Just because you are on the gluten-free diet doesn’t mean you aren’t going to indulge in gluten-free desserts during the holidays. In fact, this is the time of year when we do our most creative baking and pull out all of the stops. We are going to a gluten-free goodie exchange on Sunday and we are already planing ways to try everything without overindulging.
It is important to be aware of what you are eating, so you don’t put on any extra weight, but still enjoy all of the gluten-free goodies. Harris Whole Health (http://www.harriswholehealth.com/1278/) has prepared the list below and is sharing their favorite ways to enjoy the spirit of the season and favorite holiday foods, while staying reasonably healthy, too.
Get Prepared: It’s not fun to sit in a room full of people eating delicious (off-limits) foods while you sit quietly drinking your water and nibbling a carrot stick. It’s also a recipe for a rebound binge at home. Have a 2 pack of gluten-free cookies, Clementines, or your favorite chocolate stashed away work, or bring an apple crisp, chocolate covered strawberries, meringues or “secret chocolate cake” along with you to a party. Check out this list of naturally gluten-free and seriously delicious options. Make sure your children have treats at school so they don’t feel left out, either.
Savor: Bottom line, you’re going to eat some treats this holiday season, so you might as well truly enjoy them.
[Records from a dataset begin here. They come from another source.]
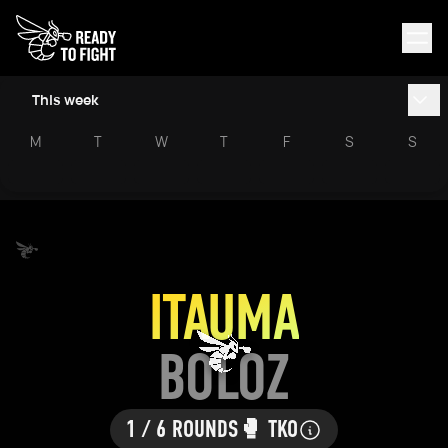
This week
M
T
W
T
F
S
S
ITAUMA
BOLOZ
1 / 6 ROUNDS
🥊 TKO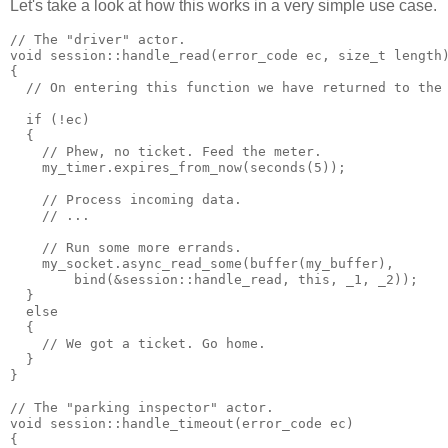
Let's take a look at how this works in a very simple use case.
// The "driver" actor.
void session::handle_read(error_code ec, size_t length
{
  // On entering this function we have returned to the
  if (!ec)
  {
    // Phew, no ticket. Feed the meter.
    my_timer.expires_from_now(seconds(5));
    // Process incoming data.
    // ...
    // Run some more errands.
    my_socket.async_read_some(buffer(my_buffer),
        bind(&session::handle_read, this, _1, _2));
  }
  else
  {
    // We got a ticket. Go home.
  }
}
// The "parking inspector" actor.
void session::handle_timeout(error_code ec)
{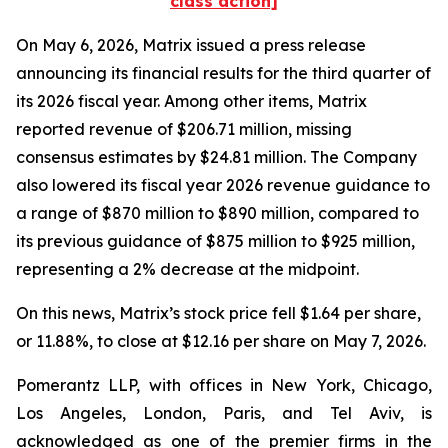
class action]
On May 6, 2026, Matrix issued a press release
announcing its financial results for the third quarter of
its 2026 fiscal year. Among other items, Matrix
reported revenue of $206.71 million, missing
consensus estimates by $24.81 million. The Company
also lowered its fiscal year 2026 revenue guidance to
a range of $870 million to $890 million, compared to
its previous guidance of $875 million to $925 million,
representing a 2% decrease at the midpoint.
On this news, Matrix’s stock price fell $1.64 per share,
or 11.88%, to close at $12.16 per share on May 7, 2026.
Pomerantz LLP, with offices in New York, Chicago,
Los Angeles, London, Paris, and Tel Aviv, is
acknowledged as one of the premier firms in the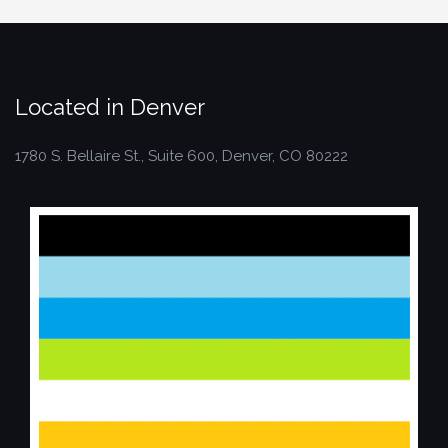
Located in Denver
1780 S. Bellaire St., Suite 600, Denver, CO 80222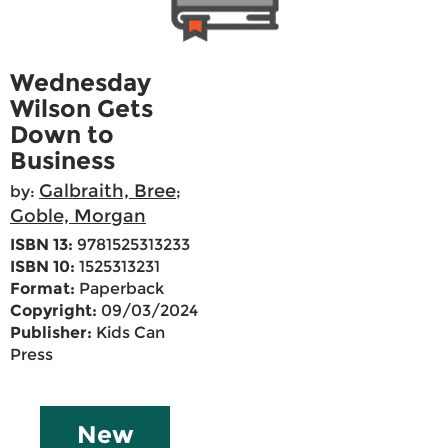
Wednesday
Wilson Gets
Down to
Business
Galbraith, Bree
by:
;
Goble, Morgan
ISBN 13:
9781525313233
ISBN 10:
1525313231
Format:
Paperback
Copyright:
09/03/2024
Publisher:
Kids Can
Press
New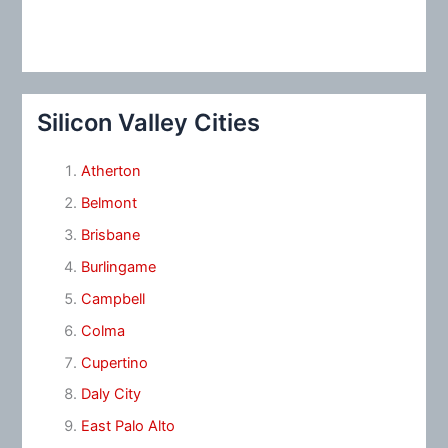
Silicon Valley Cities
Atherton
Belmont
Brisbane
Burlingame
Campbell
Colma
Cupertino
Daly City
East Palo Alto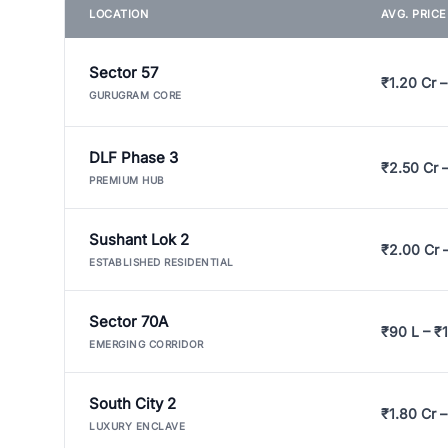
LOCATION
AVG. PRIC
Sector 57
₹1.20 Cr –
GURUGRAM CORE
DLF Phase 3
₹2.50 Cr 
PREMIUM HUB
Sushant Lok 2
₹2.00 Cr 
ESTABLISHED RESIDENTIAL
Sector 70A
₹90 L – ₹1
EMERGING CORRIDOR
South City 2
₹1.80 Cr –
LUXURY ENCLAVE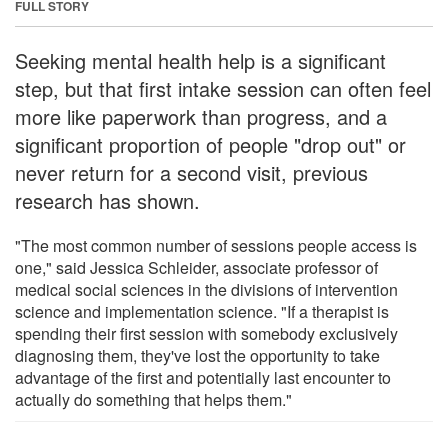
FULL STORY
Seeking mental health help is a significant
step, but that first intake session can often feel
more like paperwork than progress, and a
significant proportion of people "drop out" or
never return for a second visit, previous
research has shown.
"The most common number of sessions people access is
one," said Jessica Schleider, associate professor of
medical social sciences in the divisions of intervention
science and implementation science. "If a therapist is
spending their first session with somebody exclusively
diagnosing them, they've lost the opportunity to take
advantage of the first and potentially last encounter to
actually do something that helps them."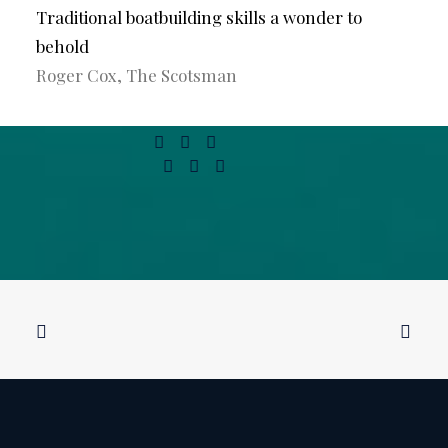
Traditional boatbuilding skills a wonder to
behold
Roger Cox, The Scotsman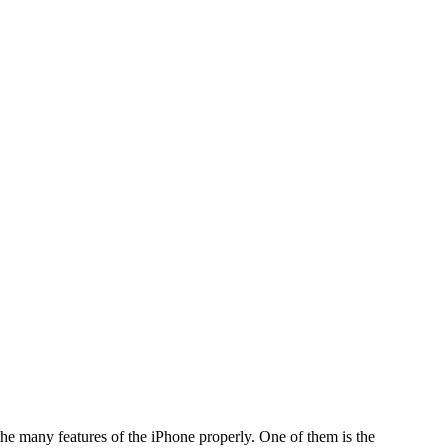
he many features of the iPhone properly. One of them is the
Be choice-ful and target things you enjoy most (i.e. no filling up on chips or every day foods unless those are the only options) When you eat, really eat! Take time to fill your senses and really enjoy. When we are really tasting our food (rather than inhaling something while talking and multitasking) food tastes much better, we’re more satisfied and full quicker.
Balance: if you are going to a holiday party in the evening, make an extra effort to eat well on other days. Add in more vegetables, fruits, beans, gluten-free whole grains, etc. and move more, too! A piece of chocolate cake one day won’t make or break a diet, but treats every day will add up.
Move the goodies out of sight: One of the biggest challenges of the season is a see-food diet, otherwise known as “if I see it, I eat it”. Studies show that when people keep food out of sight, they eat less. Avoid the constant temptation. Instead, put fruits on the counter or in your refrigerator where they are easy to grab. Seasonal fruits in the winter months include Clementines, oranges, pineapples, grapefruits, grapes, pomegranates, persimmons, mangos, and more.
Fill your table with fruit and veggie dishes: Have your holiday meals feature seasonal vegetables, such as sweet potatoes, collards or other greens. Make roasted chestnuts as a snack. Have a fruit inspired dessert, like baked apples, poached pears, sautéed bananas, etc.
Soups: as long as they’re not cream based, most soups are a healthy snack or part of a filling meal. Chicken and turkey soup with brown or wild rice, butternut squash soup, lentil soups and other beans soups are a great way to stay warm and enjoy seasonal flavors.
Get moving! Exercise is a great way to improve mood, reduce stress levels, and burn calories, too. Head out at lunchtime for a short walk, start a new family tradition and do something active at family events, dance at party functions, or make a habit of hitting the gym. You don’t have to wait until January for healthy resolutions.